Next year will be one of the most difficult in the process of absorbing Credit Suisse into UBS Group AG due to the “sticky” costs involved before the two lenders are legally fused, UBS Chairman Colm Kelleher said.
“When you do an integration as massively complicated, the easy part of the initial job loss is when you get rid of headcount,” Kelleher said at the FT Global Banking Summit in London on Tuesday. The bank has “over-delivered” on the integration so far, he said.
The Swiss bank continues to make progress on a multi-year integration and restructuring of its former rival which it acquired in an emergency rescue in March. The integration comes with a raft of potential difficulties from closing out positions to managing the legal liabilities inherited from Credit Suisse.
“We have to shut down all of Credit Suisse’s legal entities, transfer all of that data across before we can even get rid of those control-functions and the associated costs,” he said.
“In 2024 we are very focused on making sure that we merge the parent banks legally and effectively, decommission what was Credit Suisse AG, merge the big subsidiaries,” Kelleher said. “And that will then allow us to tackle the issue of cost.”
UBS stock will be “totally revalued” in five years’ time if the integration of Credit Suisse is handled successfully, Kelleher said.
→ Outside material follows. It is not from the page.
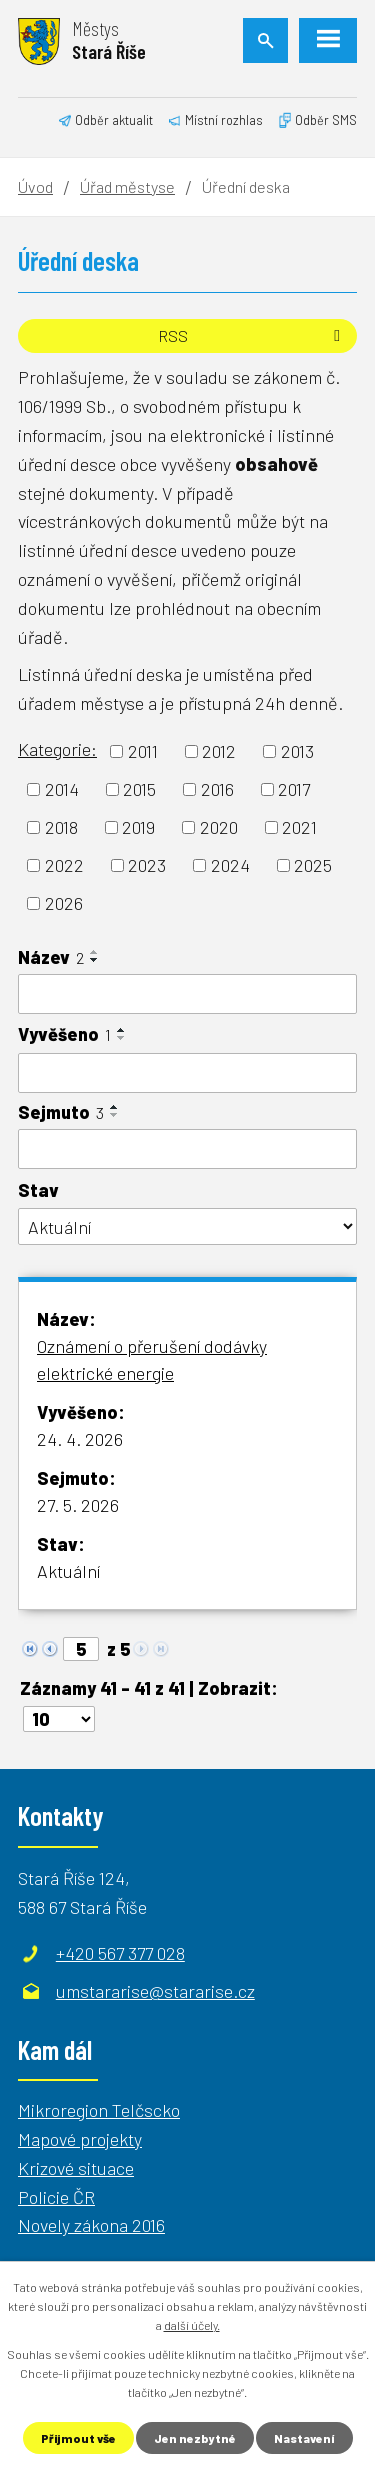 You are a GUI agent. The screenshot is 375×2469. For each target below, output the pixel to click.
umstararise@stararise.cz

The Zurich-based bank posted a net loss of $785 million for the three months to September, its first quarterly loss in almost six years, as costs to absorb Credit Suisse came in at $2 billion. At the same time the bank reported stronger-than-expected client inflows in its wealth-management business, boosted by the first signs of stabilization at Credit Suisse.
This article was provided by Bloomberg News.